As I was growing up, we often talked about “going to church.” But then, there were those people who pointed out that church is not a place, it is a group of people; therefore, saying “going TO church” is like saying “going TO family.” On the other hand, I would sometimes say I was going to band or chorus, which is the same sort of thing.
Those objectors did have a valid point, although the way they expressed it did not always hold up grammatically. Church is not bricks and mortar. Church is not a nave, an apse, and transepts. It is not, as in the old rhyme, “Here’s the church and here’s the steeple.” The point was that since the church is not a set place, it is difficult to “go” to church. The church, a group of people, can meet at a riverside (Acts 16:13), a public building (Acts 5:42; 19:9), or a private home (Romans 16:9). The church can, at any time, be under a tree or in a parking lot, scattered throughout the city or assembled in one place.

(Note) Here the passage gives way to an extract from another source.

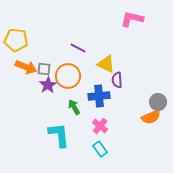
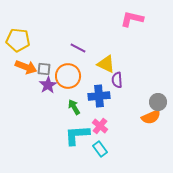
yellow pentagon: moved 2 px right
cyan L-shape: moved 18 px right; rotated 88 degrees counterclockwise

There is much value in this thinking. Those that thing of the church as a building may have little emotional tie to the place. It may be fancy or plain, but it is still just a place. If the church is merely a place, then it truly doesn’t matter what church you belong to. One place may be as good as another, or not. One may be more comfortable or more ornate. One may be open all the time while others may lock their doors except at certain times. It really doesn’t matter. If the church is a place you go to, then when you are not in that place you have no obligation to God. You may be good in church, and the greediest man in the world in the business world. If church is a body of believers, however, you are either in or out; you can’t be in at times and out when convenient. Church as a group who shares common beliefs demands that you exemplify those beliefs at all times. Moreover, church as a family of believers carries with it the obligations of family. "Home is the place where, when you have to go there, They have to take you in.” (Robert Frost, The Death of the Hired Man) But the corollary is true as well; family is where when others go there you have to take them in. Church is a group of forgiven people, who feel the obligation to forgive; a worldwide family of brothers and sisters who love you just because you are family. That is why people should feel the need to be with the church rather than ask, “Do I have to go to church?”

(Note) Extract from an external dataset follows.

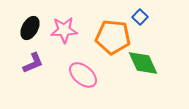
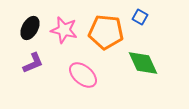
blue square: rotated 14 degrees counterclockwise
pink star: rotated 16 degrees clockwise
orange pentagon: moved 7 px left, 5 px up
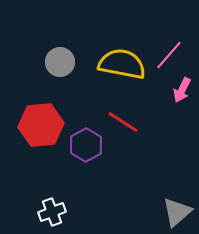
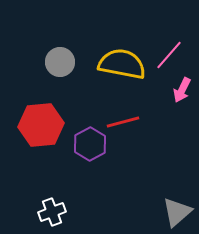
red line: rotated 48 degrees counterclockwise
purple hexagon: moved 4 px right, 1 px up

But there is also something to be said in defense of “going to church.” When one uses this phrase with the understanding that church is not a physical location, then one is personifying the assembly as the church. We do that so often with other things. I recently took my car to the shop because it had an oil leak. Technically, only the oil pan gasket had the leak, but the whole represented the part, just as sometimes “wheels” (the part) represents the whole. If we go to church, as in going to the assembly of the body, we are recognizing that the whole assembly is made up of the parts, known as saints or Christians. It can apply, beyond that, to any function or assembly of the parts of the church. If I go to the park downtown to help others give clothing to the homeless, I am going to church. If you help at the Christmas party for a ministry to at-risk children, you are going to church. Participating in a Bible study, in conjunction with the broader assembly of the church or in a private home, is going to church.
If we are the church, then maybe we can’t go to church. But if church is the body of believers doing the will of God, then when we go to do we are going “to church.”